Substantial additional restrictions have been placed on doctors who diagnose the existence of injury and its extent. Doctors issuing such “medical-legal” reports can no longer prescribe treatment; their function will be limited to assessing the cause of injury and extent of disability.
The new law requires doctors evaluating permanent disability to make a percentage allocation between present work-related injury and what was caused by other factors, including past work injuries. This approach tosses out the venerable legal concept that a more susceptible victim should be compensated for aggravation of a prior condition or injury. Disability payments will now be limited so as to exclude such considerations.
“Subjective” complaints such as chronic pain will no longer be considered proof of injury. This will eliminate compensation, and treatment, for injuries such as back pain, which are often difficult to prove by objective testing. Very real injuries that are chronic or a result of repetitive motion often have that characteristic.
The policy in the prior law that favored extending benefits to injured workers has been eliminated. Disability payments for all but the most serious injuries will be reduced. The law eliminates meaningful penalties against employers or insurance carriers that unreasonably delay or deny benefits.
These are just a few highlights of the wholesale changes implemented by this complex new law.

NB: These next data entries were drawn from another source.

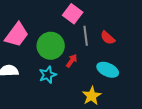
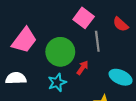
red semicircle: (108, 38) -> (121, 24), moved

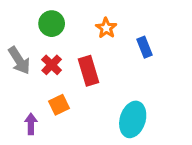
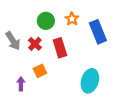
green circle: (52, 24) -> (46, 21), moved
blue rectangle: (145, 47) -> (98, 32), size x1.6

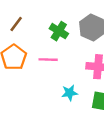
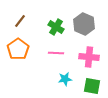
pink line: (48, 60) -> (56, 53), moved

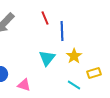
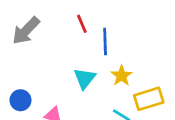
yellow rectangle: (94, 73) -> (149, 99), size x1.5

The way the new law was enacted is as distressing as its anti-worker substance. Arnold Schwarzenegger made reform of California’s workers’ compensation system a key plank of his campaign during the 2003 gubernatorial recall election. A predictable media campaign ensued, promoting the message that the workers’ compensation system was so costly and subject to abuse by employees, doctors and lawyers that employers were leaving the state in droves.
Once elected, Schwarzenegger and the Republican right threatened to place an even more extreme workers’ compensation initiative on the November election ballot if the state legislature did not enact sweeping reform. Business and insurance interests heavily funded the initiative and claimed to have collected enough signatures to place it on the ballot. Schwarzenegger then imposed a deadline on the legislature for enacting a new law to forestall the ballot initiative.
As a result, the new law was hastily put together in the corridors of power and rammed through the legislature, without public input. The only public hearing on the bill occurred in the pre-dawn hours the day before the bill was passed.
The process flew in the face of Schwarzenegger’s recall election pledge that, “I will open up the windows and doors of government. It is time to let the sun shine in.... No more decisions in the dark.” When reminded of his prior statement, Schwarzenegger conceded it was “a very good point,” but the deal faced deadline pressure, ignoring that he himself had imposed that deadline. “In principle, I always want everyone to be participating, to have an open forum and to talk and to let the public look inside,” he said. “But in this case, it was not possible to do that.”
The Democrats in the Legislature completely knuckled under to Schwarzenegger; the new law passed by a vote of 77-3 in the State Assembly and 33-3 in the Senate. Democrats had proposed obligatory reductions in insurance rates to employers, but dropped this demand when the governor refused to regulate rates, saying increased competition was the answer. Schwarzenegger made this claim even though deregulation of rates that occurred in 1993 resulted in the opposite—only a handful of carriers continued to write workers’ compensation insurance.
Whether or not the billions of dollars in savings projected by Schwarzenegger materialize from cutbacks in worker benefits, it is doubtful whether employers will see much of these savings. The winners are likely to be insurance companies, as well as the HMO-style networks that employers are encouraged to contract with to provide medical treatment, that will suck up billions through administrative and other charges.